Nous sortons finalement 2 heures plus tard, content de retrouver l’air libre et la lumière du soleil. Tout le monde est un peu secoué par ce qu’il vient de voir, soulagé tout de même mais morne à l’idée que 6 à 8,000 mineurs vivent cette réalité au quotidien, dans des conditions de travail d’une précarité affligeante. Tout y est manuel, les chariots sont poussés sur des morceaux de bois faisant office de rails, pas de lumière, un pauvre tuyau qui crache de l’air comprimé, des passages et descentes balisés par des planches de bois enfilées tant bien que mal. Et aucune protection contre la poussière ambiante, qui aura raison de la vie de chacun de ces mineurs mis à part quelques exceptions comme notre guide qui après 7 ans a réussit à en sortir.
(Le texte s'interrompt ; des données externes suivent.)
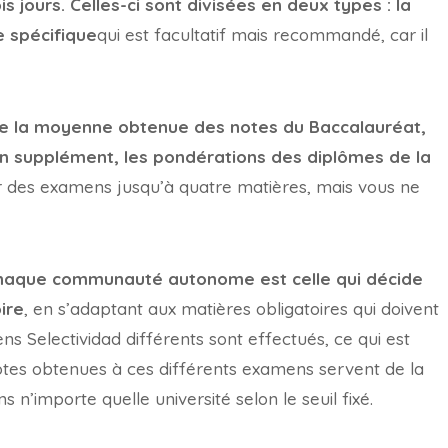
is jours. Celles-ci sont divisées en deux types : la
e spécifique
qui est facultatif mais recommandé, car il
e la moyenne obtenue des notes du Baccalauréat,
n supplément, les pondérations des diplômes de la
 des examens jusqu’à quatre matières, mais vous ne
haque communauté autonome est celle qui décide
ire
, en s’adaptant aux matières obligatoires qui doivent
s Selectividad différents sont effectués, ce qui est
otes obtenues à ces différents examens servent de la
’importe quelle université selon le seuil fixé.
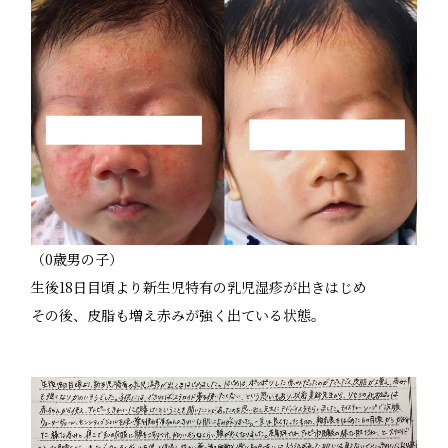
（0歳男の子）
生後18日目頃より新生児特有の乳児湿疹が出きはじめ
その後、皮脂も増え赤みが強く出ている状態。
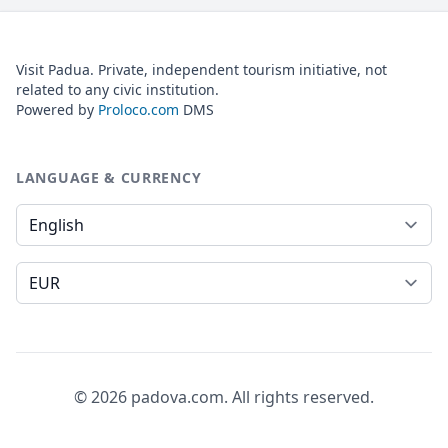
Visit Padua. Private, independent tourism initiative, not
related to any civic institution.
Powered by
Proloco.com
DMS
LANGUAGE & CURRENCY
Language
Currency
© 2026 padova.com. All rights reserved.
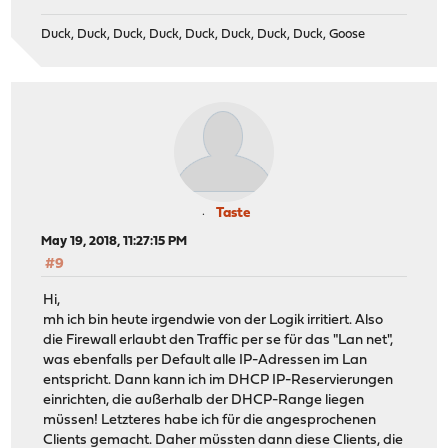
Duck, Duck, Duck, Duck, Duck, Duck, Duck, Duck, Goose
Taste
May 19, 2018, 11:27:15 PM
#9
Hi,
mh ich bin heute irgendwie von der Logik irritiert. Also
die Firewall erlaubt den Traffic per se für das "Lan net",
was ebenfalls per Default alle IP-Adressen im Lan
entspricht. Dann kann ich im DHCP IP-Reservierungen
einrichten, die außerhalb der DHCP-Range liegen
müssen! Letzteres habe ich für die angesprochenen
Clients gemacht. Daher müssten dann diese Clients, die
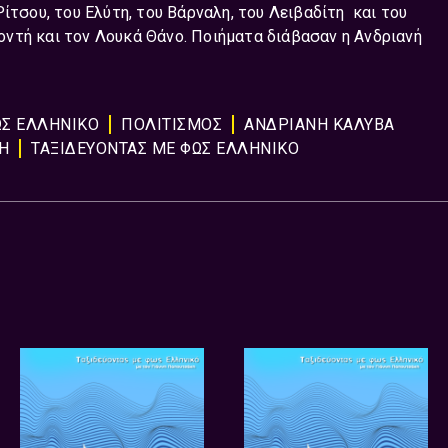
ίτσου, του Ελύτη, του Βάρναλη, του Λειβαδίτη και του
ντή και τον Λουκά Θάνο. Ποιήματα διάβασαν η Ανδριανή
ΩΣ ΕΛΛΗΝΙΚΟ
ΠΟΛΙΤΙΣΜΌΣ
ΑΝΔΡΙΑΝΗ ΚΑΛΥΒΑ
Η
ΤΑΞΙΔΕΥΟΝΤΑΣ ΜΕ ΦΩΣ ΕΛΛΗΝΙΚΟ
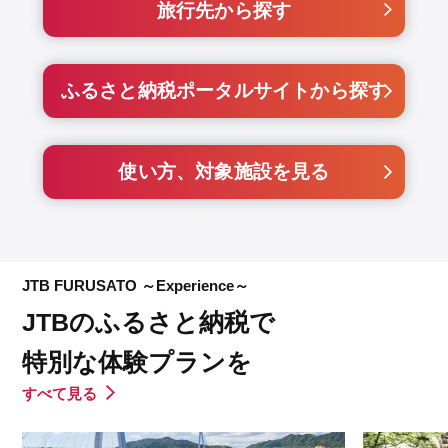
旅行先から探す
ふるさと納税ポータルサイトから探す
使い方、対象施設を見る
JTB FURUSATO ～Experience～
JTBのふるさと納税で
特別な体験プランを
すべて見る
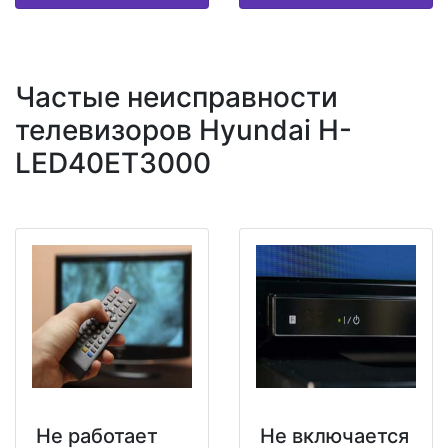
Частые неисправности
телевизоров Hyundai H-
LED40ET3000
Не работает
Не включается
Il nous parle d’ailleurs des conditions et de l’espérance de vie des mineurs avec beaucoup d’émotion dans la voix, comme d’un destin truqué à l’avance.

Miniers de la "Negra"

Miniers de la "Negra"

Pour conclure cette visite forte en émotion, nous avons droit à une explosion de dynamite en règle dans la carrière avoisinante (à l’air libre heureusement). Ca claque fort. Et nous voila repartit dans notre petite vie confortable, nous oublions peu à peu ce que nous venons de voir pour nous projeter dans ce qui nous attend, un dîner en bonne compagnie, une soirée tranquille en ville, une autre destination. Malgré tout ce que nous avons put vivre et ressentir lors de cette visite, il semble que notre carapace soit impossible à percer au-delà de quelques millimètres, notre insensibilité s’assure que notre petite réalité n’est pas perturbée plus de quelques instants. Moi le premier.